Transcribed page contents:
---------------

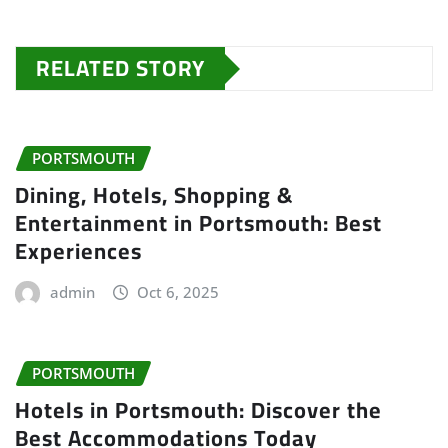
RELATED STORY
PORTSMOUTH
Dining, Hotels, Shopping &
Entertainment in Portsmouth: Best
Experiences
admin
Oct 6, 2025
PORTSMOUTH
Hotels in Portsmouth: Discover the
Best Accommodations Today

---------------

**PROBLEM TO WORK ON**
Print all the entries exactly as they appear, without the pictures.

**RESULT**
RELATED STORY
PORTSMOUTH
Dining, Hotels, Shopping &
Entertainment in Portsmouth: Best
Experiences
admin
Oct 6, 2025
PORTSMOUTH
Hotels in Portsmouth: Discover the
Best Accommodations Today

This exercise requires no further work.